Меня когда-то отчасти знакомство с историей старообрядчества и привело к убеждению, за которое меня уж били и надо мной куражилась недалёконькая критика: это хорошо, что декабристы в своё время потерпели поражение. Потерпев поражение, они очень много чего делали и сделали для Отечества, особенно для Сибири. Если бы они победили в ту пору, то раздрай в стране был бы ещё хуже, чем у нас сейчас. России, может быть, не существовало бы уже давным-давно. Пестель, Трубецкой и другие — они могли пользоваться вилкой, салфеткой, ножом за готовым-то столом очень хорошо. Но вот возьмём судьбу Трубецкого. Этот офицер, причём не русский офицер, благополучный и вообще пряником кормленый, тоже пошёл в Сибирь. А у них, декабристов, идеи никакой ясной не было, народ за ними не пошёл бы, и они с народом не пошли бы, декабристы, а просто великую — нет, невероятную! — смуту устроили бы, свалку бы несусветную устроили, и Россия, возможно, уже давно бы на княжества разбилась. Бог знает, что было бы: вот то же самое, что сейчас происходит. А чего сейчас нам не хватает — не хватает объединяющей силы, и слова тут мало.
Но верю, что силы — найдутся.
Верю, что лучшие люди России, в том числе и такие люди, как старообрядцы, да люди, ими воспитанные, будут, в конце концов, помогать спасать нас, наш придавленный народ, разлагающееся государство.
...Вернёмся к старообрядческому местечку Александрову. В одночасье сгорела там изба. Восьмеро детей остались без крова. Миша Перевозчиков, жив ещё был, через краевую газету «Красноярский рабочий» обратился от имени погорельца: помогите, люди добрые, чем можете. Я тоже собрал мешок, зашил, отправил,- кстати говоря, дошло по адресу. Ну, погорелец вскоре всех через газету поблагодарил, а потом сказал: спасибо всем, кто помог, не надо больше помогать. Лес, сказал, уже заготовили для новой избы, паства собралась, избу поставила, детям кто-то чего-то подарил, а дальше, мол, это дело рук Божьих и моих. Сейчас у него, бывшего погорельца, знаю, всё в порядке, живёт нормально.
А вот другой пример. Ниже Енисейска в ста километрах бежит речка Кий. Запустили мы там как-то тоню, и есть там такая рыбка — тагунок, сейчас она, правда, редкая стала, только в затонах у Туруханска и Енисейска ещё водится, и эти места люди, конечно, знают, рыболоводческие бригады там стоят. Так вот, кийскую тоню бросили люди, а мы всё равно заехали туда прошлым летом и порыбачили.

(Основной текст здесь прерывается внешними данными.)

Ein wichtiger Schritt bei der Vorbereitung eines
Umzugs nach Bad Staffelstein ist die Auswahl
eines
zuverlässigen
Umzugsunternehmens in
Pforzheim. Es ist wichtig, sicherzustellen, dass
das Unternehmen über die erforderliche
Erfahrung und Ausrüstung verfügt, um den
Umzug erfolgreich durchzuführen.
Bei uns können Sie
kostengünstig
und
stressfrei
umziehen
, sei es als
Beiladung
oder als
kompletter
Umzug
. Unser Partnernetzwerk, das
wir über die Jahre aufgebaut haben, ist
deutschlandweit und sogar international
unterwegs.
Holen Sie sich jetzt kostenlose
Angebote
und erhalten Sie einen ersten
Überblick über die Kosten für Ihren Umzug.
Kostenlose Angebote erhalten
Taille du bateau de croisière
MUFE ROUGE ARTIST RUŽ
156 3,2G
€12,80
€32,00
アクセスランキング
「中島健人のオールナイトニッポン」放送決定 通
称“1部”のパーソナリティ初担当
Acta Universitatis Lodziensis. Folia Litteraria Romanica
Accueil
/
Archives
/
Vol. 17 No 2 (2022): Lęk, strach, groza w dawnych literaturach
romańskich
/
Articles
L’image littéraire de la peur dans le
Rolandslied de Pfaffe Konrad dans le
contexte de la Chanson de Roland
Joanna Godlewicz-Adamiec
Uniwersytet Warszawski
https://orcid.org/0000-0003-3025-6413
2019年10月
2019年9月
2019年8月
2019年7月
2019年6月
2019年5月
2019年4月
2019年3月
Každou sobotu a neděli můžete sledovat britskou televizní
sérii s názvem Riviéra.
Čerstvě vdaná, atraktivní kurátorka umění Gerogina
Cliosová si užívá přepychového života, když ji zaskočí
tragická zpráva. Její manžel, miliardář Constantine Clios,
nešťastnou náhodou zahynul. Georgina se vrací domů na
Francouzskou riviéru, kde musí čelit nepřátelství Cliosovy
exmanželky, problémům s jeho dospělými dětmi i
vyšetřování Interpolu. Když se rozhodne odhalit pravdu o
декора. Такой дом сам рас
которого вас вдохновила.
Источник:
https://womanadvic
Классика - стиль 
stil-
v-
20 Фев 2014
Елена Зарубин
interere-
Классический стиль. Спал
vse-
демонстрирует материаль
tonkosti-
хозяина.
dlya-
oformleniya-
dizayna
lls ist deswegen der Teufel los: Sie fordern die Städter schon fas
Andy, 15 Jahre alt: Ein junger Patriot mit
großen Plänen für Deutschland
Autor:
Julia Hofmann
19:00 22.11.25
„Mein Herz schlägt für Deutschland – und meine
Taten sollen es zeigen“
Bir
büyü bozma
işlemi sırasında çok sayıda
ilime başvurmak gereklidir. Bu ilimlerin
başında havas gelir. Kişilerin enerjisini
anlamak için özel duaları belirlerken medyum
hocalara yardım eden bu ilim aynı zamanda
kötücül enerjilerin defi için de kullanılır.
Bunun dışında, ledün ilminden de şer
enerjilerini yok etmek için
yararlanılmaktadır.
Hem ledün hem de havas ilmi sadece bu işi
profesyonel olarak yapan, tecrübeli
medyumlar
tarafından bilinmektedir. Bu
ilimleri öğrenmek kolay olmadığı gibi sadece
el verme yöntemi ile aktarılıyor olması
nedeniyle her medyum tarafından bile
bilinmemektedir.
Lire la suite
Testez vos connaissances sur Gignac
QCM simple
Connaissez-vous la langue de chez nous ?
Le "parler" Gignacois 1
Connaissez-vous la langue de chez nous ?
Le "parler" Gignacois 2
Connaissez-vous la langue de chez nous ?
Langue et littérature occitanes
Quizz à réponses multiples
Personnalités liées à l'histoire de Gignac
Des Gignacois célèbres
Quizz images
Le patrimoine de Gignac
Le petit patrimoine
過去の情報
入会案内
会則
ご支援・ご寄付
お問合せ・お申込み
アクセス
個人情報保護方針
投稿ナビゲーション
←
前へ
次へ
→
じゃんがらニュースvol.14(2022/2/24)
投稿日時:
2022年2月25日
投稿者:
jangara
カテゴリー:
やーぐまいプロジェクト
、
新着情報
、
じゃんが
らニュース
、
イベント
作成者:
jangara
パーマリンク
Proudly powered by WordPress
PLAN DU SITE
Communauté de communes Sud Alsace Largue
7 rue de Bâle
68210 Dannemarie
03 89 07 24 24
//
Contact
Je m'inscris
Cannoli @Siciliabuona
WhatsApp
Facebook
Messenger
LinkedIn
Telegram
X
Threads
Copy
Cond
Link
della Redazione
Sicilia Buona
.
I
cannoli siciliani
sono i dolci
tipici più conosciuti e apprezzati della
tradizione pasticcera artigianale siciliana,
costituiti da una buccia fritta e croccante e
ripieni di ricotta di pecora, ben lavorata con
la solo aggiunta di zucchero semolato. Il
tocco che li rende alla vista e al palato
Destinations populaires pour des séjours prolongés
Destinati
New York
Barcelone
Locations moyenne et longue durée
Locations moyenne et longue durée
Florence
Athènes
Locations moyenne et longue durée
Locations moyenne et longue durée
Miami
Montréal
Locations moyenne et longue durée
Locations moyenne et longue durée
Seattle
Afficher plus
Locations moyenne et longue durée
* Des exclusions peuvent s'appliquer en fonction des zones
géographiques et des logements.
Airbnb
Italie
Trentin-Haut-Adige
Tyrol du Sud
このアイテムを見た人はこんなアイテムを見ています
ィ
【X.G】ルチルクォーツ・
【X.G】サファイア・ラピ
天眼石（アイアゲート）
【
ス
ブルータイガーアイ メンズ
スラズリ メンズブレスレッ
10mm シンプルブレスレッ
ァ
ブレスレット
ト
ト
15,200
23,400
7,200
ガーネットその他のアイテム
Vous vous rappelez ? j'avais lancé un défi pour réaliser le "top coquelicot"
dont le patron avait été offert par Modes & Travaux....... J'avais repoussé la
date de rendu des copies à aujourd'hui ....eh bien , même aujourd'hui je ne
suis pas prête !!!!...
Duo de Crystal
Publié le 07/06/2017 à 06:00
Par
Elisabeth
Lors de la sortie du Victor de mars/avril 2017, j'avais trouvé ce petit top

Ночная рыбалка — трудная рыбалка, но что же интересней может быть! ..
Рыбка стоит в устье реки и ждёт, пока скатятся хариус и ленок, после сама заходит туда и вымётывает икру. Так она поступает потому, что иначе хариус и ленок её икру просто съедят.
Да, так вот, несколько лет подряд сюда рыбачить мы заходили, и никого рядом не было, не видали, а прошлым летом, смотрим, стоят три избы, баня, навес. Люди.
Спрашиваю — кто? Старообрядцы, отвечают, с Бирюсы.
Пришлось им перебираться сюда с Бирюсы. Всё у них там было, на Бирюсе: и посёлок, и пасека, но.
Сначала кто-то устроил пожар, зажгли на пасеке омшаник. Люди кинулись тушить пасеку, а в это время им сожгли посёлок. Четыре года после этого они восстанавливались и уж начали оживать — как поплыла по реке возле них мёртвая рыба. Где-то там, в верховьях поставили, значит, такую химию, что после этого ни им там, ни рыбе не выжить было. Вот и решили переселиться на Кий.
Место выбрали хорошее. Однако.
Мужики, говорю, место-то вы умеете выбирать, и это замечательное место, лес рядом и по самой реке много всего — ягод и всякой благодати, и охота здесь должна быть хорошая, места нетронутые почти, и эта тоня тагуновая, и красная рыба на той стороне водится. А давно ли вы переселились сюда и сколько вас?
Четверо, отвечают, да стряпка. И за какое же время вы всё это поделали, спрашиваю, и сенокос провели, и баню с сараем поставили, и избу успели построить?..
Оказалось, за две недели. Вчетвером. Вот, говорю, мужики, вас бы заставить коммунизм-то строить, так вы бы давно его построили. Да будь он проклят, говорят, не надо его нам, ведь как при Советах преследовали нас — так до сих пор преследование это не кончилось ещё. Никому, говорят, не мешаем, но до сих пор не принимают нас. Принимают тех только, кто сам начинает жить так, как те, кто их и преследовал. Вот и здесь, говорят, собаку уже украли.